What is an arranged marriage?
Well if I were to go into semantics, then an arranged marriage can be described as that arrangement where our parents choose a life partner for us and ask us to love that person for the rest of our lives. As weird as this concept looks and sounds, it’s actually one which is still adopted by a majority of Indians. Those who aren’t able to find a life partner or those whose parents don’t approve of their romantic interest are usually the ones who are forced into an arranged marriage.
That was the literal definition of an arranged marriage. Now here’s what I believe it actually means – it’s a compromise, an enforced adjustment and a gamble that you take, a gamble which you should never be taking in the first place, all of which is precisely why we all need to stop opting for arranged marriages now. Aren’t we supposed to marry the one we love instead of loving the one we marry? The institution of marriage is sacred and pure and should be solely based on true love and compatibility. After all, shouldn’t love, compatibility, respect and genuine liking for your prospective life partner be more important? After all, marriages thrive on these factors a lot more than they do on one’s family and/or financial status.

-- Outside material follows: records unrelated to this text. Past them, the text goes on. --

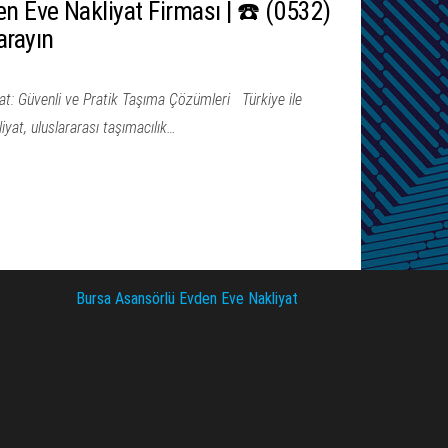
n Eve Nakliyat Firması | ☎️ (0532)
arayın
at: Güvenli ve Pratik Taşıma Çözümleri Türkiye ile
yat, uluslararası taşımacılık…
Bursa Asansörlü Evden Eve Nakliyat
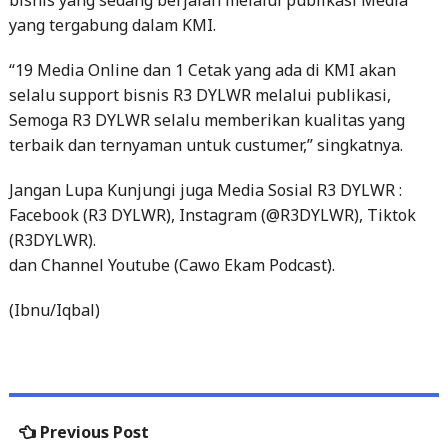
“19 Media Online dan 1 Cetak yang ada di KMI akan
selalu support bisnis R3 DYLWR melalui publikasi,
Semoga R3 DYLWR selalu memberikan kualitas yang
terbaik dan ternyaman untuk custumer,” singkatnya.
Jangan Lupa Kunjungi juga Media Sosial R3 DYLWR :
Facebook (R3 DYLWR), Instagram (@R3DYLWR), Tiktok
(R3DYLWR).
dan Channel Youtube (Cawo Ekam Podcast).
(Ibnu/Iqbal)
Post
Previous
Previous Post
navigation
post:
Jum’at Berkah Berbagi On The Spot Menyasar Pada
Anak-Anak Sekolah Kurang Mampu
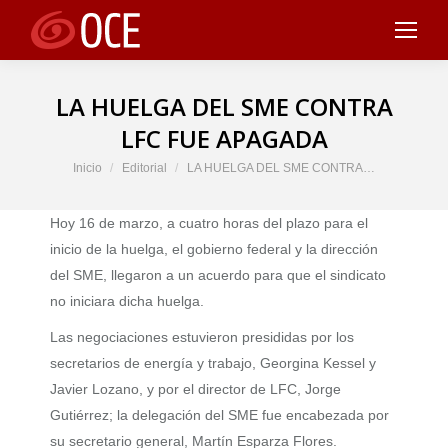
LA HUELGA DEL SME CONTRA
LFC FUE APAGADA
Estás aquí:
Inicio
Editorial
LA HUELGA DEL SME CONTRA…
Hoy 16 de marzo, a cuatro horas del plazo para el
inicio de la huelga, el gobierno federal y la dirección
del SME, llegaron a un acuerdo para que el sindicato
no iniciara dicha huelga.
Las negociaciones estuvieron presididas por los
secretarios de energía y trabajo, Georgina Kessel y
Javier Lozano, y por el director de LFC, Jorge
Gutiérrez; la delegación del SME fue encabezada por
su secretario general, Martín Esparza Flores.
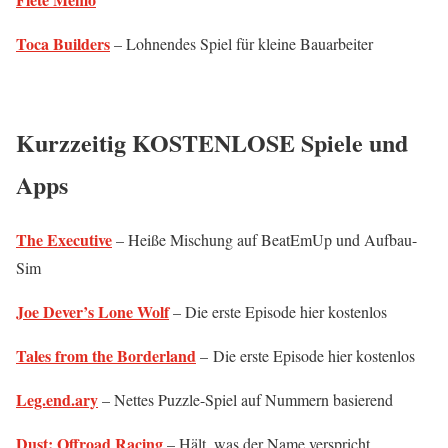
Toca Builders
– Lohnendes Spiel für kleine Bauarbeiter
Kurzzeitig KOSTENLOSE Spiele und
Apps
The Executive
– Heiße Mischung auf BeatEmUp und Aufbau-
Sim
Joe Dever’s Lone Wolf
– Die erste Episode hier kostenlos
Tales from the Borderland
– Die erste Episode hier kostenlos
Leg.end.ary
– Nettes Puzzle-Spiel auf Nummern basierend
Dust: Offroad Racing
– Hält, was der Name verspricht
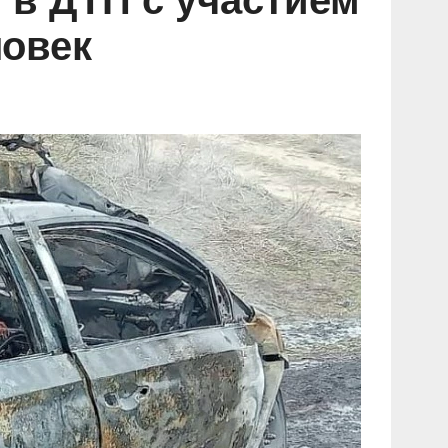
 в ДТП с участием
ловек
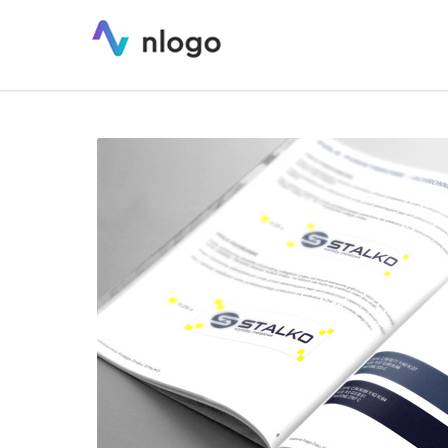
STALKO – księga identyfikacji wizu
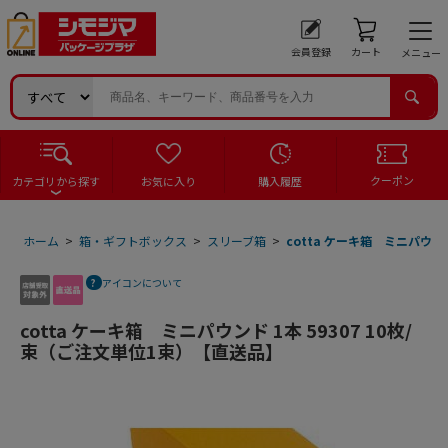
会員登録
カート
メニュー
クーポン
カテゴリから探す
お気に入り
購入履歴
ホーム
>
箱・ギフトボックス
>
スリーブ箱
>
cotta ケーキ箱 ミニパウン
アイコンについて
cotta ケーキ箱 ミニパウンド 1本 59307 10枚/
束（ご注文単位1束）【直送品】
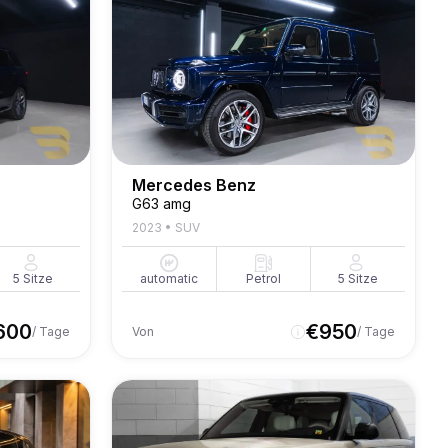
Mercedes Benz
G63 amg
2023
•
SUV
5
Sitze
automatic
Petrol
5
Sitze
600
€
950
/ Tage
Von
/ Tage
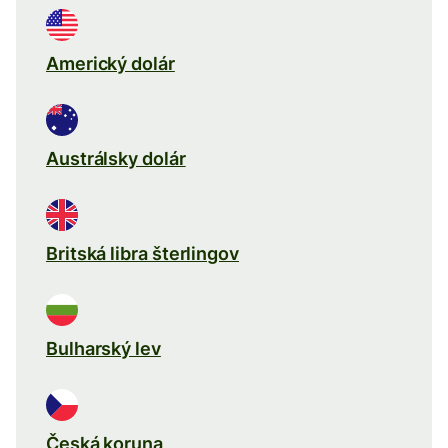
Americký dolár
Austrálsky dolár
Britská libra šterlingov
Bulharský lev
Česká koruna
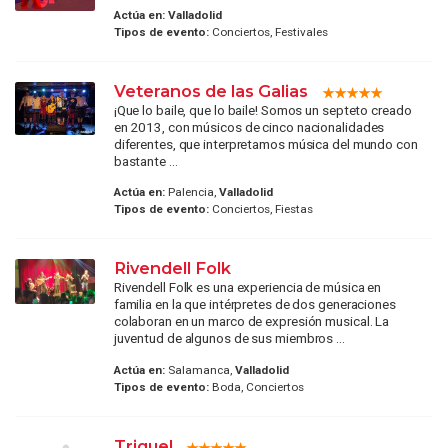
Actúa en:
Valladolid
Tipos de evento:
Conciertos, Festivales
Veteranos de las Galias
¡Que lo baile, que lo baile! Somos un septeto creado
en 2013, con músicos de cinco nacionalidades
diferentes, que interpretamos música del mundo con
bastante ...
Actúa en:
Palencia,
Valladolid
Tipos de evento:
Conciertos, Fiestas
Rivendell Folk
Rivendell Folk es una experiencia de música en
familia en la que intérpretes de dos generaciones
colaboran en un marco de expresión musical. La
juventud de algunos de sus miembros ...
Actúa en:
Salamanca,
Valladolid
Tipos de evento:
Boda, Conciertos
Triquel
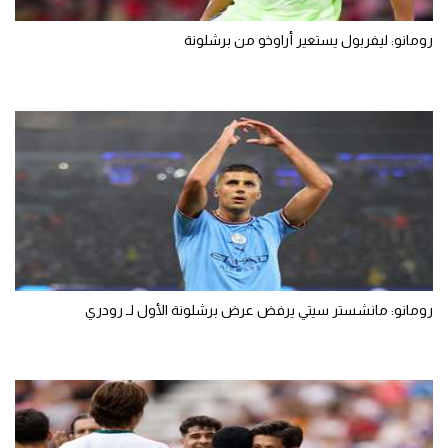
رومانو: ليفربول يستعير أراوخو من برشلونة
رومانو: مانشستر سيتي يرفض عرض برشلونة الأول لـ رودري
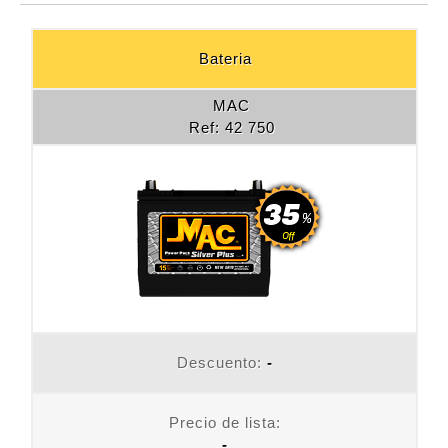
Bateria
MAC
Ref: 42 750
Descuento:
-
Precio de lista:
-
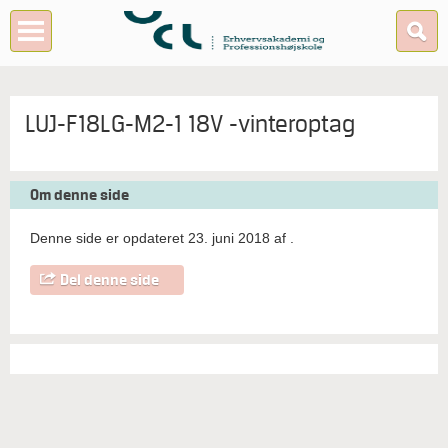
LUJ-F18LG-M2-1 18V -vinteroptag
Om denne side
Denne side er opdateret 23. juni 2018 af
.
Del denne side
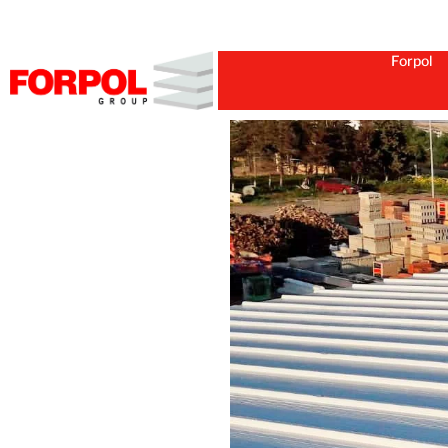
Forpol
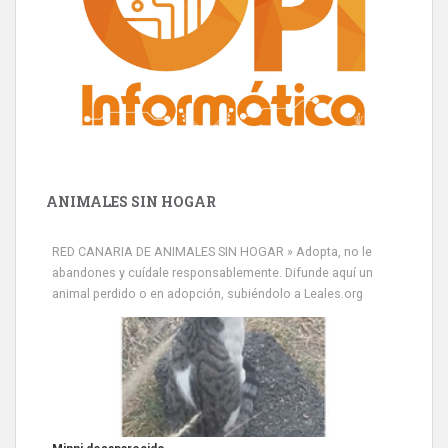
ANIMALES SIN HOGAR
RED CANARIA DE ANIMALES SIN HOGAR » Adopta, no le
abandones y cuídale responsablemente. Difunde aquí un
animal perdido o en adopción, subiéndolo a Leales.org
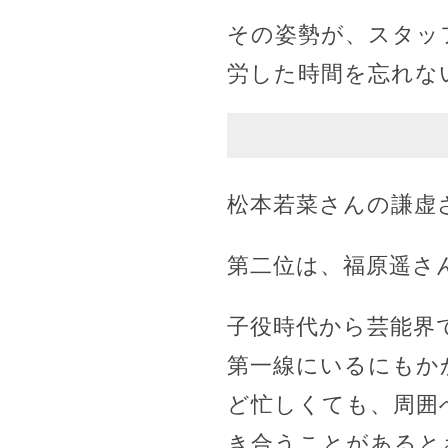
その姿勢が、スタッ
労した時間を忘れな
松本若菜さんの謙虚
第二位は、福原遥さ
子役時代から芸能界
第一線にいるにもか
ど忙しくても、周囲
き合うことがあると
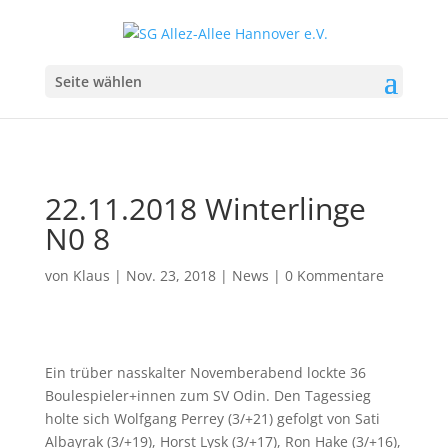
Seite wählen
22.11.2018 Winterlinge
N0 8
von
Klaus
|
Nov. 23, 2018
|
News
|
0 Kommentare
Ein trüber nasskalter Novemberabend lockte 36
Boulespieler+innen zum SV Odin. Den Tagessieg
holte sich Wolfgang Perrey (3/+21) gefolgt von Sati
Albayrak (3/+19), Horst Lysk (3/+17), Ron Hake (3/+16),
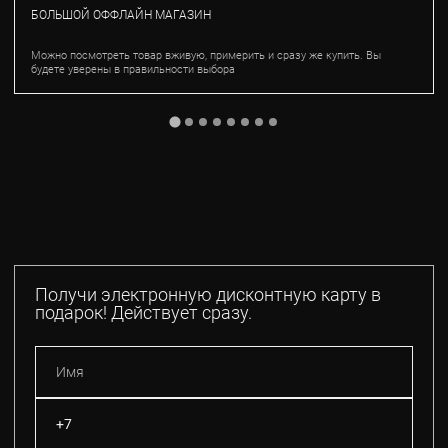
БОЛЬШОЙ ОФФЛАЙН МАГАЗИН
Можно посмотреть товар вживую, примерить и сразу же купить. Вы
будете уверены в правильности выбора
Получи электронную дисконтную карту в
подарок! Действует сразу.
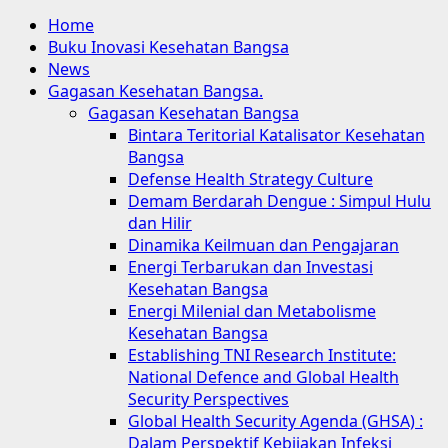
Home
Buku Inovasi Kesehatan Bangsa
News
Gagasan Kesehatan Bangsa.
Gagasan Kesehatan Bangsa
Bintara Teritorial Katalisator Kesehatan
Bangsa
Defense Health Strategy Culture
Demam Berdarah Dengue : Simpul Hulu
dan Hilir
Dinamika Keilmuan dan Pengajaran
Energi Terbarukan dan Investasi
Kesehatan Bangsa
Energi Milenial dan Metabolisme
Kesehatan Bangsa
Establishing TNI Research Institute:
National Defence and Global Health
Security Perspectives
Global Health Security Agenda (GHSA) :
Dalam Perspektif Kebijakan Infeksi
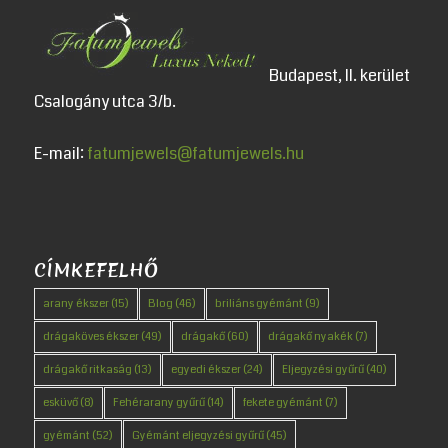
Budapest, II. kerület
Csalogány utca 3/b.
E-mail:
fatumjewels@fatumjewels.hu
CÍMKEFELHŐ
arany ékszer
(15)
Blog
(46)
briliáns gyémánt
(9)
drágaköves ékszer
(49)
drágakő
(60)
drágakő nyakék
(7)
drágakő ritkaság
(13)
egyedi ékszer
(24)
Eljegyzési gyűrű
(40)
esküvő
(8)
Fehérarany gyűrű
(14)
fekete gyémánt
(7)
gyémánt
(52)
Gyémánt eljegyzési gyűrű
(45)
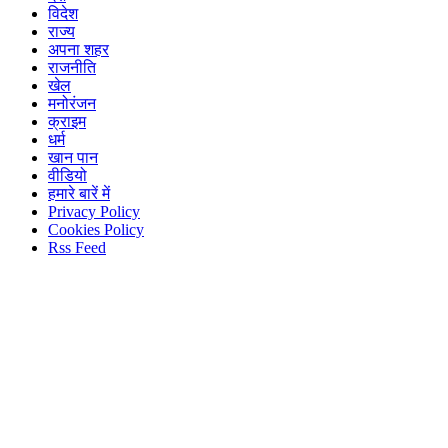
विदेश
राज्य
अपना शहर
राजनीति
खेल
मनोरंजन
क्राइम
धर्म
खान पान
वीडियो
हमारे बारें में
Privacy Policy
Cookies Policy
Rss Feed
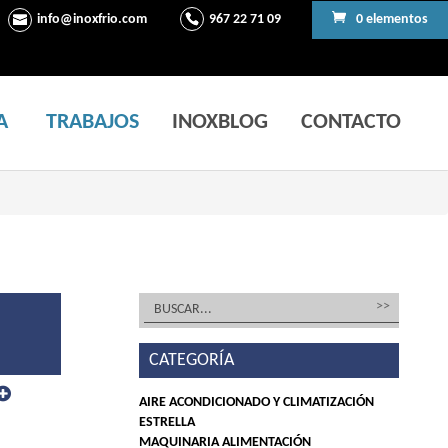
info@inoxfrio.com
967 22 71 09
0 elementos
A
TRABAJOS
INOXBLOG
CONTACTO
CATEGORÍA
AIRE ACONDICIONADO Y CLIMATIZACIÓN
ESTRELLA
MAQUINARIA ALIMENTACIÓN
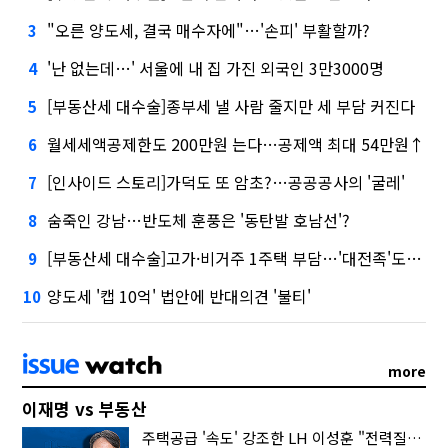
"오른 양도세, 결국 매수자에"…'손피' 부활할까?
3
'난 없는데…' 서울에 내 집 가진 외국인 3만3000명
4
[부동산세 대수술]종부세 낼 사람 줄지만 세 부담 커진다
5
월세세액공제한도 200만원 는다…공제액 최대 54만원↑
6
[인사이드 스토리]가덕도 또 암초?…공공공사의 '굴레'
7
숨죽인 강남…반도체 훈풍은 '동탄발 호남선'?
8
[부동산세 대수술]고가·비거주 1주택 부담…'대전족'도 불똥
9
양도세 '캡 10억' 법안에 반대의견 '불티'
10
more
이재명 vs 부동산
주택공급 '속도' 강조한 LH 이성훈 "전력질주해야"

Another thing I am not able to fathom or comprehend about arranged marriages? How can anyone possibly decide who their life partner will be in just a few meetings? Deciding to spend a lifetime with someone is no small thing, and to make this decision after barely knowing someone for a few months just seems like a recipe for disaster. Contrast this to love marriages, and people at least have an idea of what they are getting themselves into.
When we get married, we end up making a lifetime commitment. Our marriages symbolize us becoming mature enough to start our own family. And so shouldn’t they also symbolize us being mature enough to choose who we want to start our own family with? On that note, I would leave you guys to ponder upon the fact that do we really have to succumb to the societal pressures of marrying at a particular time or age? Or are have finally become wise enough to wait till someone worthwhile comes along? Even if that means going against societal norms? I’d like to believe that.